The present work uses machine learning to predict fretting crack lengths and corresponding stress intensity factors (SIF) under partial slip conditions resulting in crack arrest. Plain fretting tests were first performed on cylinder/flat configurations in partial slip, in which the test sample was flat. Adjusting contact pressure and cylinder radius, both short and long crack arrest responses were achieved for the studied C-Mn steel. Finite element (FE) analysis was then used to compute the fretting SIF threshold ΔK_th for each arrested cylinder/plane fretting crack condition. Under elastic fretting conditions, a coupled approach combining complete FE simulations modeling the crack and Rice's fracture integrals was used. When plasticity needed to be considered, an indirect method was applied, using FE simulations without the crack and classical weight functions once elastic shakedown was reached (decoupled approach). The fretting SIF threshold ΔK_th could then be extrapolated to estimate the fatigue long crack SIF threshold ΔK₀ when the fretting crack was long enough. The novelty of this research work resides in the use of Machine Learning to predict the key mechanical parameters introduced above. A backpropagation algorithm with Bayesian regularization was used to identify a shallow neural network model based on just fourteen experiments. A neural network-based model was then employed to describe fretting crack lengths and corresponding SIF of the studied alloy as a function of the fretting contact radius, the maximum surface pressure, and shear traction. Perfect correlations were obtained to predict both crack depth and associated SIF threshold. An investigation was performed to determine the reliability with which samples sizes matching the count of the available experimental points can be used to predict fretting crack lengths and corresponding SIF. A Monte-Carlo bootstrapping method was used to estimate the output confidence interval corresponding to specific target inputs. This analysis provided optimistic results as relatively small datasets may be sufficient for accurate predictions. The neural network described short to long crack behaviors under elastic or elastoplastic conditions, making it a valuable tool for predicting fatigue long crack ΔK₀ based on fretting experiments.

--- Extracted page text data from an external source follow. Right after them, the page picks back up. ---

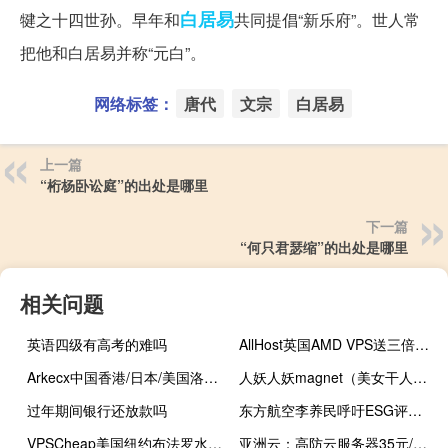
白居易
犍之十四世孙。早年和
共同提倡“新乐府”。世人常
把他和白居易并称“元白”。
网络标签：
唐代
文宗
白居易
上一篇
“桁杨卧讼庭”的出处是哪里
下一篇
“何只君瑟缩”的出处是哪里
相关问题
英语四级有高考的难吗
AllHost英国AMD VPS送三倍硬盘：1核1G/60GB NVMe/5TB流量/2Gbps/1个IPv4+v6/3.83英镑/月
Arkecx中国香港/日本/美国洛杉矶1Gbps带宽CN2 GIA VPS六折：27美元/月起，支持支付宝Paypal
人妖人妖magnet（美女干人妖magnet）
过年期间银行还放款吗
东方航空李养民呼吁ESG评价透明化：有企业在环境方面引发全球关注竟然还能成为优等生
VPSCheap美国纽约布法罗水牛城KVM VPS：无限流量/100Mbps/18.2美元/年
亚洲云：高防云服务器35元/月起，亚洲云88折优惠，香港/美国/日本CN2 VPS线路22元/月起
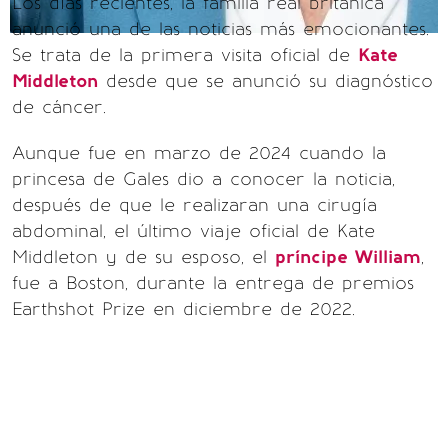
Los días recientes, la familia real británica
anunció una de las noticias más emocionantes.
Se trata de la primera visita oficial de
Kate
Middleton
desde que se anunció su diagnóstico
de cáncer.
Aunque fue en marzo de 2024 cuando la
princesa de Gales dio a conocer la noticia,
después de que le realizaran una cirugía
abdominal, el último viaje oficial de Kate
Middleton y de su esposo, el
príncipe William
,
fue a Boston, durante la entrega de premios
Earthshot Prize en diciembre de 2022.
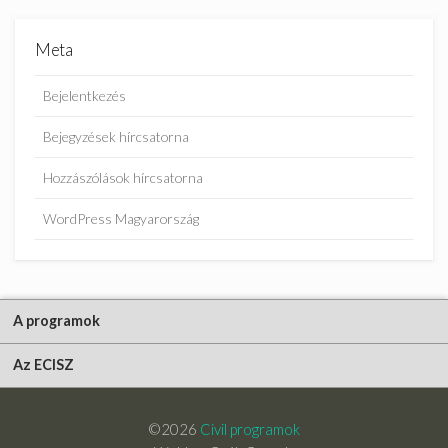
Meta
Bejelentkezés
Bejegyzések hírcsatorna
Hozzászólások hírcsatorna
WordPress Magyarország
A programok
Az ECISZ
©2026
Civil programok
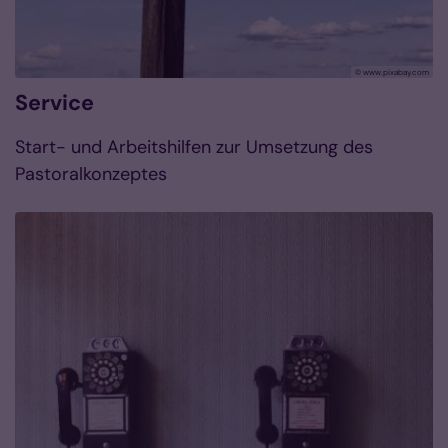
© www.pixabay.com
Service
Start- und Arbeitshilfen zur Umsetzung des
Pastoralkonzeptes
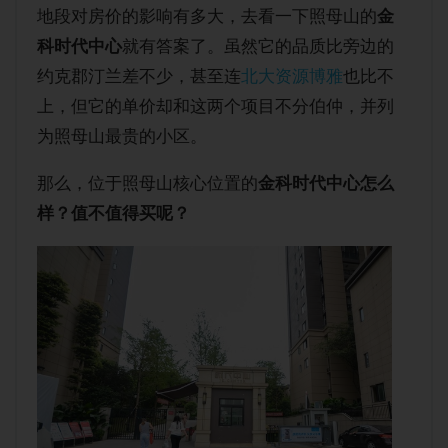
地段对房价的影响有多大，去看一下照母山的
金
购房经验
科时代中心
就有答案了。虽然它的品质比旁边的
约克郡汀兰差不少，甚至连
北大资源博雅
也比不
上，但它的单价却和这两个项目不分伯仲，并列
为照母山最贵的小区。
那么，位于照母山核心位置的
金科时代中心怎么
样？值不值得买呢？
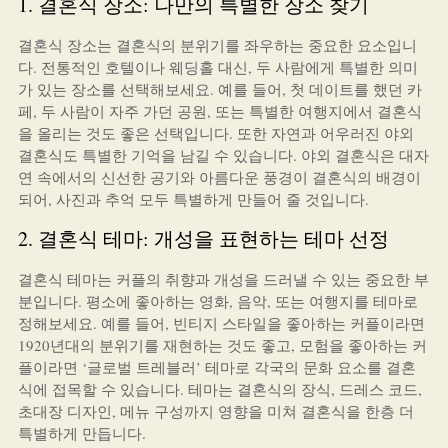
1. 결혼식 장소: 나만의 특별한 장소 찾기
결혼식 장소는 결혼식의 분위기를 좌우하는 중요한 요소입니
다. 전통적인 호텔이나 웨딩홀 대신, 두 사람에게 특별한 의미
가 있는 장소를 선택해보세요. 예를 들어, 첫 데이트를 했던 카
페, 두 사람이 자주 가던 공원, 또는 특별한 여행지에서 결혼식
을 올리는 것도 좋은 선택입니다. 또한 자연과 어우러진 야외
결혼식도 특별한 기억을 남길 수 있습니다. 야외 결혼식은 대자
연 속에서의 신선한 공기와 아름다운 풍경이 결혼식의 배경이
되어, 사진과 추억 모두 특별하게 만들어 줄 것입니다.
2. 결혼식 테마: 개성을 표현하는 테마 선정
결혼식 테마는 커플의 취향과 개성을 드러낼 수 있는 중요한 부
분입니다. 평소에 좋아하는 영화, 음악, 또는 여행지를 테마로
정해보세요. 예를 들어, 빈티지 스타일을 좋아하는 커플이라면
1920년대의 분위기를 재현하는 것도 좋고, 모험을 좋아하는 커
플이라면 ‘글로벌 트레블러’ 테마로 각국의 문화 요소를 결혼
식에 접목할 수 있습니다. 테마는 결혼식의 장식, 드레스 코드,
초대장 디자인, 메뉴 구성까지 영향을 미쳐 결혼식을 한층 더
특별하게 만듭니다.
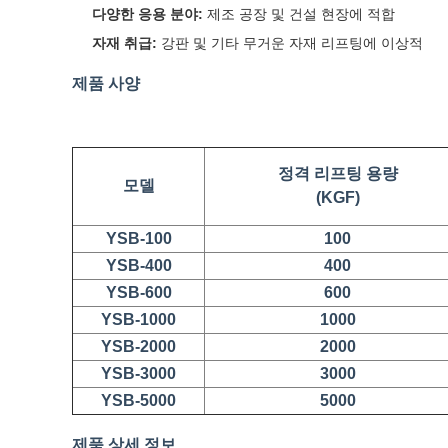
다양한 응용 분야:
제조 공장 및 건설 현장에 적합
자재 취급:
강판 및 기타 무거운 자재 리프팅에 이상적
제품 사양
정격 리프팅 용량
모델
(KGF)
YSB-100
100
YSB-400
400
YSB-600
600
YSB-1000
1000
YSB-2000
2000
YSB-3000
3000
YSB-5000
5000
제품 상세 정보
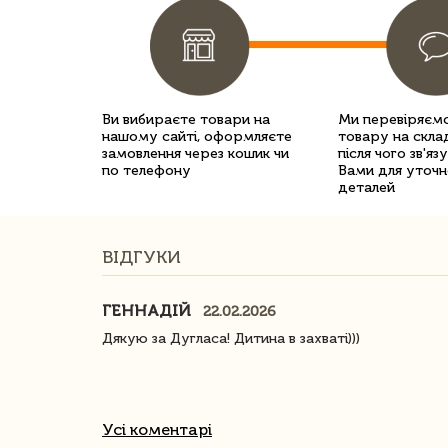
Ви вибираєте товари на
Ми перевіряємо
нашому сайті, оформляєте
товару на склад
замовлення через кошик чи
після чого зв'яз
по телефону
Вами для уточн
деталей
ВІДГУКИ
ГЕННАДІЙ
22.02.2026
ачество
Дякую за Дугласа! Дитина в захваті)))
Усі коментарі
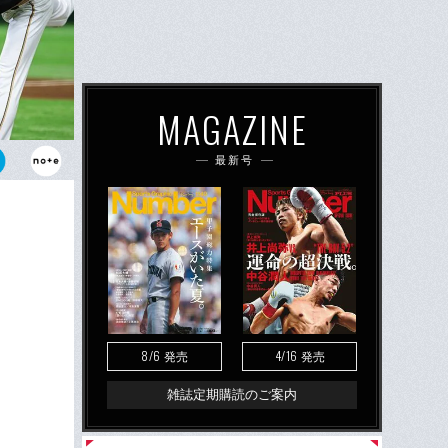
MAGAZINE
最新号
史において、
説と化した
8/6
4/16
発売
発売
雑誌定期購読のご案内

目前的工作使用机器学习来预测在部分滑动条件下导致裂纹停止的微动裂纹长度和相应的应力强度因子 (SIF)。平面微动测试首先在部分滑动的圆柱/平面配置上进行，其中测试样品是平面的。调整接触压力和圆柱半径，所研究的 C-Mn 钢实现了短裂纹和长裂纹抑制响应。然后使用有限元 (FE) 分析来计算微动 SIF 阈值 Δ K _th对于每个制动气缸/平面微动裂纹条件。在弹性微动条件下，结合完整的有限元模拟裂纹和莱斯断裂积分的耦合方法被使用。当需要考虑塑性时，应用了间接方法，一旦达到弹性安定（解耦方法），就使用没有裂纹和经典权重函数的有限元模拟。然后可以外推微动 SIF 阈值 Δ K _th来估计疲劳长裂纹 SIF 阈值 Δ K ₀当微动裂纹足够长时。这项研究工作的新颖之处在于使用机器学习来预测上面介绍的关键机械参数。使用具有贝叶斯正则化的反向传播算法仅基于 14 个实验来识别浅层神经网络模型。然后采用基于神经网络的模型来描述所研究合金的微动裂纹长度和相应的 SIF 作为微动接触半径、最大表面压力和剪切牵引力的函数。获得了完美的相关性来预测裂纹深度和相关的 SIF 阈值。进行了一项调查，以确定与可用实验点数量匹配的样本大小可用于预测微动裂纹长度和相应 SIF 的可靠性。蒙特卡罗自举方法用于估计对应于特定目标输入的输出置信区间。这种分析提供了乐观的结果，因为相对较小的数据集可能足以进行准确的预测。神经网络描述了弹性或弹塑性条件下的短到长裂纹行为，使其成为预测疲劳长裂纹 Δ 的宝贵工具K ₀基于微动实验。